Chez Héliotrope, jeune maison propulsée par le succès fulgurant du quatrième roman de Catherine Mavrikakis, Le ciel de Bay City, grand roman sur la mémoire et la friabilité de la construction identitaire dans une langue déjà révélée par ses romans précédents notamment Ça va aller et Fleurs de crachat (Leméac). Le ciel de Bay City est publié chez Sabine Wespieser en France et fait partie des coups de cœur de Télérama, espérons que ses autres romans seront aussi présents en France, en tout cas Héliotrope fait tout pour, en éditeur engagé auprès de ses auteurs. Rose Amer de Martine Delvaux, après Ventriloquies et C’est quand le bonheur ?, entretient mon impatience.
Aux Allusifs, remarquablement implanté en France grâce à la persévérance de Brigitte Bouchard, poursuit sa ligne éditoriale de romans courts et ses traductions étrangères, surtout littérature slave et sud américaine, mais là c’est le roman de l’allemande Iris Hanika qui fait la rentrée avec le roman Une fois deux. Elle sera d’ailleurs à l’Institut Goethe de Paris le 15 septembre.
Chez Alto, trois romans par an aussi, triés sur le volet, comme le bouleversant Parfum de Poussière du réfugié libanais Rawi Wadge (lui aussi comme Catherine Mavrikakis avait commencé par être refusé quelque 42 fois ici comme en France…) qui publie son second roman Le cafard. Une écriture organique qui se souvient de la guerre.
Aux Herbes Rouges, Pierre Samson, Arabesques après Catastrophes et sa trilogie brésilienne écrite sans y être allé et tout en apprenant le portugais. Iconoclaste, Pierre Samson poursuit sa critique décapante de la société québécoise.
Au Boréal (vénérable maison qui avec Leméac et Québec-Amérique constitue le triumvirat d’un certain establishment, toujours aussi actif et novateur), surtout La Veuve, de Gil Adamson, épopée dans l’ouest canadien du 19ème siècle, d’une meurtrière de 19 ans en cavale.
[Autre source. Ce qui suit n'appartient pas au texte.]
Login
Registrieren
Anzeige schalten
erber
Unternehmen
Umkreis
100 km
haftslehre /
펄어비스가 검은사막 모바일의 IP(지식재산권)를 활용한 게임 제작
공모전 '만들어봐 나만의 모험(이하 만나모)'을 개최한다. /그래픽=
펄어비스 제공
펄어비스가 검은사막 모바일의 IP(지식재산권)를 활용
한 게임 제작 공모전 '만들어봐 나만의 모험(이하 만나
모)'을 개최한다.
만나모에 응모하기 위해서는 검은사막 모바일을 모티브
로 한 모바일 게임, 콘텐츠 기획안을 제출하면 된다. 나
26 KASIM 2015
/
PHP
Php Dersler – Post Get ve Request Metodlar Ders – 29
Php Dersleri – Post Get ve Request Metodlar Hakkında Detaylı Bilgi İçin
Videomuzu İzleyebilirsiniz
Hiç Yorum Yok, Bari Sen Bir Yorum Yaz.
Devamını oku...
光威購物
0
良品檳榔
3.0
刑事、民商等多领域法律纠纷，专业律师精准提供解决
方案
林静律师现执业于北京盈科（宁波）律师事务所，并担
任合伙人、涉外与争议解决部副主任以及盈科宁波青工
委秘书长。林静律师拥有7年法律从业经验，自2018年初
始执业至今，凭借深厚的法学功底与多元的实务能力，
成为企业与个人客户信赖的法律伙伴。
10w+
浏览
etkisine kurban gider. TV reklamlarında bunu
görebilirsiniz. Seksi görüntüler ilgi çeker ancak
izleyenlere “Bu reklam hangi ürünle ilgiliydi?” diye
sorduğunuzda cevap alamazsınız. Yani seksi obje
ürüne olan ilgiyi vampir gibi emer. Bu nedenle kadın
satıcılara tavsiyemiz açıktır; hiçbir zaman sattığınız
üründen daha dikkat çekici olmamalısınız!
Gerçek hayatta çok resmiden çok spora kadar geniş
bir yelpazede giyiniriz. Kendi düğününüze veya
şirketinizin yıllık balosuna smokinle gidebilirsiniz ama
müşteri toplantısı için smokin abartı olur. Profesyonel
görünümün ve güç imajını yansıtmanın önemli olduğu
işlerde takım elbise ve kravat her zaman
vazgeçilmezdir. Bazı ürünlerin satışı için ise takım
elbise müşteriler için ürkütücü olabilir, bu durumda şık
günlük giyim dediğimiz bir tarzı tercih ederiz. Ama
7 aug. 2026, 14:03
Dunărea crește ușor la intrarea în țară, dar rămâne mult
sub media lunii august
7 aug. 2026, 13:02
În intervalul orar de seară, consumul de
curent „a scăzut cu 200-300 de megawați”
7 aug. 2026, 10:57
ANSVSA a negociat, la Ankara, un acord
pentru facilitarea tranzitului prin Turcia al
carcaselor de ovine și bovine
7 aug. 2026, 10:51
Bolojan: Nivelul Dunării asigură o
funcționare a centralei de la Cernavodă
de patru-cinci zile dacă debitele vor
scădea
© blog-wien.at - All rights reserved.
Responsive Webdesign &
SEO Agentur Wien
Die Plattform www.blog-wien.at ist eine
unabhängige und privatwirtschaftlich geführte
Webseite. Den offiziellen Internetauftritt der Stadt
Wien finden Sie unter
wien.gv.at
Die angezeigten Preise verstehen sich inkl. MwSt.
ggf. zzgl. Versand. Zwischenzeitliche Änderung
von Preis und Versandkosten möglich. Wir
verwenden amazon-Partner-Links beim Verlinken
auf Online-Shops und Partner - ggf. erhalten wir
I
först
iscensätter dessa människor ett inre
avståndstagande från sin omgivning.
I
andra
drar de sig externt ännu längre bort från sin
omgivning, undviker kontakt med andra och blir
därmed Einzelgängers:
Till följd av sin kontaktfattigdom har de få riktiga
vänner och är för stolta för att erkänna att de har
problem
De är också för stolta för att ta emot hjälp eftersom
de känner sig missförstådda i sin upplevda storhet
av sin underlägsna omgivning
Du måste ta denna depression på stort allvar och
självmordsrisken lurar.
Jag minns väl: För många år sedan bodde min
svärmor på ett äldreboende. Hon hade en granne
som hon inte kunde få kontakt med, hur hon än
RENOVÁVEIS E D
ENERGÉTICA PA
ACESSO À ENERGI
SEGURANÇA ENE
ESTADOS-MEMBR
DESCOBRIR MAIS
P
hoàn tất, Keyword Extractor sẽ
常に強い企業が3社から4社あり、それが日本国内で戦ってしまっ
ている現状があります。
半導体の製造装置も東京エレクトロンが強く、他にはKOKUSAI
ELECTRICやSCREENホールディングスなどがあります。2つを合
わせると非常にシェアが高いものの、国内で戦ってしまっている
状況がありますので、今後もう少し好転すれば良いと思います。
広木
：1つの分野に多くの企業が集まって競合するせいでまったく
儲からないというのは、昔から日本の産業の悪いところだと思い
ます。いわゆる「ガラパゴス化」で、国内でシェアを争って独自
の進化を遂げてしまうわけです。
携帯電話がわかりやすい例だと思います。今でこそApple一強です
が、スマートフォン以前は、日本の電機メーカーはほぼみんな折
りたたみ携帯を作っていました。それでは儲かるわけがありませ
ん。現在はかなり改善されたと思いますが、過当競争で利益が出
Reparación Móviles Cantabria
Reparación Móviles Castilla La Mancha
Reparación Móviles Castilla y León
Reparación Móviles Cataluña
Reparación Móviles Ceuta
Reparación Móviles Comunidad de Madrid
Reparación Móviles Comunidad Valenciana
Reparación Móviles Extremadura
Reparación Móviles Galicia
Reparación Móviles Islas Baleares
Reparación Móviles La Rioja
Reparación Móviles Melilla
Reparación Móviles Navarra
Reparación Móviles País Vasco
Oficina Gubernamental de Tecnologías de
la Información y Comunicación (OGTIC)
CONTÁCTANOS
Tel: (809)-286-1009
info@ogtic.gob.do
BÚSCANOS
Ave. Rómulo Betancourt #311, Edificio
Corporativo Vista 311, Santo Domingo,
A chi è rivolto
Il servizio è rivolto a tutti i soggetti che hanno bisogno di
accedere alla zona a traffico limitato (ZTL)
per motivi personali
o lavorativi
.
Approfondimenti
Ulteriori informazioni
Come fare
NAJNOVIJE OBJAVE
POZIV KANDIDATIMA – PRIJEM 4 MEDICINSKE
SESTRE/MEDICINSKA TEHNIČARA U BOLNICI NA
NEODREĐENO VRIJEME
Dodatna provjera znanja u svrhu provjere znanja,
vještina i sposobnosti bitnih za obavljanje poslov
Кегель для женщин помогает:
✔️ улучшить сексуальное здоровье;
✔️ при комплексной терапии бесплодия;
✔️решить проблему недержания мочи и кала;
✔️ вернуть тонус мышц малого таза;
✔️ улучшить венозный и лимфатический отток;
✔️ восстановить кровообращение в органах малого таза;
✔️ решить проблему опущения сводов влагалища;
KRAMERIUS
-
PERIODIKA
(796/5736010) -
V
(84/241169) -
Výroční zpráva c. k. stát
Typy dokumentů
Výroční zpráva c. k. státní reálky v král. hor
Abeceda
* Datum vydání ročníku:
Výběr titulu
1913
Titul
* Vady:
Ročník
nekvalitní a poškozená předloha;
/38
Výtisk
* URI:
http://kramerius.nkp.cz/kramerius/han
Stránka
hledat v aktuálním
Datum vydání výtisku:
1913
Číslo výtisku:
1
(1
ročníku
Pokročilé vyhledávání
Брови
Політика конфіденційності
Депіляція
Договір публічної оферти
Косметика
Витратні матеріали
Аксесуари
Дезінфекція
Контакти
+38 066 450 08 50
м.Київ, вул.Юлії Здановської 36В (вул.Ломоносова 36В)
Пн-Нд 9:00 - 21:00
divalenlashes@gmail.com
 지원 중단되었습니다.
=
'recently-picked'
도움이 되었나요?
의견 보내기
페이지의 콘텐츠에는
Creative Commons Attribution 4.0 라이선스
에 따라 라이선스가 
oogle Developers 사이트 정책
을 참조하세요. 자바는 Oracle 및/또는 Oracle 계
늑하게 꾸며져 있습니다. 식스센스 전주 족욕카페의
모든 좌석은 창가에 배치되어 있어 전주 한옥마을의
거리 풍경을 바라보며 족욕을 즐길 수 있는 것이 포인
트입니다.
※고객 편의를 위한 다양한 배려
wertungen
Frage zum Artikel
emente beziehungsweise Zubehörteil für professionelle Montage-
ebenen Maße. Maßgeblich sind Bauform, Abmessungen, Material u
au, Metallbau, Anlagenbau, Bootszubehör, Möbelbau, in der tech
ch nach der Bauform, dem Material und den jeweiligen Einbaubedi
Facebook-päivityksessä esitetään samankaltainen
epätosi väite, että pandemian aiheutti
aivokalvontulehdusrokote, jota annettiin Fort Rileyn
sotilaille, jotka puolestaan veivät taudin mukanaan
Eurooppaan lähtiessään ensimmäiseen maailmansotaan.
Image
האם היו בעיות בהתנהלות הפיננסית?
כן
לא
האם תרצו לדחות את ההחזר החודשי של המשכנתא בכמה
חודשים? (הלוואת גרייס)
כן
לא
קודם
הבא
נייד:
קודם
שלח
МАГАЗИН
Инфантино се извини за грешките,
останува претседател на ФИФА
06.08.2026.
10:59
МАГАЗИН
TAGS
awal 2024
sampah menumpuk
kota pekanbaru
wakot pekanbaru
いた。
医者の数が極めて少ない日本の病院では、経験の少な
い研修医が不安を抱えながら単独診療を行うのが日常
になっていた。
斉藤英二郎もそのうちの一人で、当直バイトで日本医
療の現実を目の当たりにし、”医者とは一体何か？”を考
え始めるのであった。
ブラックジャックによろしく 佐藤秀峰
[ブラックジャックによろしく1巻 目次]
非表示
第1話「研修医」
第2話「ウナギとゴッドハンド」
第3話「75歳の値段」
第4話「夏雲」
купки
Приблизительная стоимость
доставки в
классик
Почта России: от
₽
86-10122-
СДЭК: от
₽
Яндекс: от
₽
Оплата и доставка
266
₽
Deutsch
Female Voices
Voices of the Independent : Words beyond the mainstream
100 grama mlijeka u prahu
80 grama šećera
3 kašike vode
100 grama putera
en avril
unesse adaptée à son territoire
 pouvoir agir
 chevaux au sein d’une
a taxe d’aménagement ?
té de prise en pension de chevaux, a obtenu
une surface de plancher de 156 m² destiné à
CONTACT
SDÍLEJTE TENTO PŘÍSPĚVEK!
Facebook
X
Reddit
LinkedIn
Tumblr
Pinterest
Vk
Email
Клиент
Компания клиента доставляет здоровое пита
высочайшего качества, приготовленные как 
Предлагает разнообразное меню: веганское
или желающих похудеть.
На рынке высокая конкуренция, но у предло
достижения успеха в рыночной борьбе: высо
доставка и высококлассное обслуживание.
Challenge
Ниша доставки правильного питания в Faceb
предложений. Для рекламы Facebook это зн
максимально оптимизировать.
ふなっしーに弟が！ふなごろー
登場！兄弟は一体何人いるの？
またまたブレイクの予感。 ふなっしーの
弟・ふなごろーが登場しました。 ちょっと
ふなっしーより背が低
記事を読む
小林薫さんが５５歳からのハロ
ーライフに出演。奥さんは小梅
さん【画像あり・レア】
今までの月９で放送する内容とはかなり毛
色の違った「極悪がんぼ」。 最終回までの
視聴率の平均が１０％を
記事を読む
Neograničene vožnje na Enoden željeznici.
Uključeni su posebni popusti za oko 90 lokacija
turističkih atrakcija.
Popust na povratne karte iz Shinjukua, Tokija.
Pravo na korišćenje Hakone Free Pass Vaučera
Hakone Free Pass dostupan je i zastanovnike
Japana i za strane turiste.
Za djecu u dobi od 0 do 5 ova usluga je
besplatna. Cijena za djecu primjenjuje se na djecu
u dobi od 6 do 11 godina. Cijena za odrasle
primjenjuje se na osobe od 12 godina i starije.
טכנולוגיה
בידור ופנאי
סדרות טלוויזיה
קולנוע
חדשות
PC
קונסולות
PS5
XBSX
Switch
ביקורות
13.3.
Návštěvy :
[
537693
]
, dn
Et le retour de Dany Laferrière qui poursuit quant à lui les traces du père confisqué. Dany avait vraiment fini d’écrire dès 2003 mais a été persuadé par son nouvel éditeur français, Grasset, de creuser plus avant ses thèmes d’écriture, l’exil haïtien, l’identité masculine, l’autobiographie comme étude sociologique. Pour ceux auront lu l’ensemble de son autobiographie américaine, dix titres en quinze ans, rien de neuf, certes, mais ça reste l’univers envoûtant de Dany : L’énigme du retour.
Chez Leméac (diffusion Actes Sud), outre le doublé de Michel Tremblay avec une nouvelle pièce de théâtre, Fragments de mensonges inutiles, et le troisième tome de sa nouvelle trilogie romanesque transcanadienne et transmaternelle, La traversée des sentiments, je retiens Pleurer comme dans les films, premier roman de Guillaume Corbeil.
Chez Hurtubise, Raphaëlle en miettes, de Diane Labrecque, où une femme écrit à sa fille abandonnée quinze ans plus tôt, et on se tient le ventre en lisant.
Chez XYZ, après Mercredi soir au bout du monde, le deuxième volet de la trilogie : Âmes en peine au paradis perdu d’Hélène Rioux, entre paysages traversés et voyages intérieurs, des personnages pittoresques, et peut-être, bien que j’avais totalement décroché après Putain, publié au Seuil et finaliste au Fémina 2001, Paradis clef en mains de Nelly Arcan aux éditions Coup de tête.
Enfin chez Québec-Amérique, le retour du prolifique et éclectique François Gravel, auteur entre autres choses de la Série Noire chez Gallimard, avec une autobiographie romancé et non autorisée d’un des plus importants hommes d’affaires québécois… et Mon nord magnétique d’Yves Vaillancourt, sur la nécessité pour chaque créateur de trouver sa voie, son nord.
Je suis très heureuse de débuter ainsi cette chronique montréalaise et après avoir mis ici la table, je pourrais revenir vous parler plus en détail de la palpitante vie culturelle montréalaise…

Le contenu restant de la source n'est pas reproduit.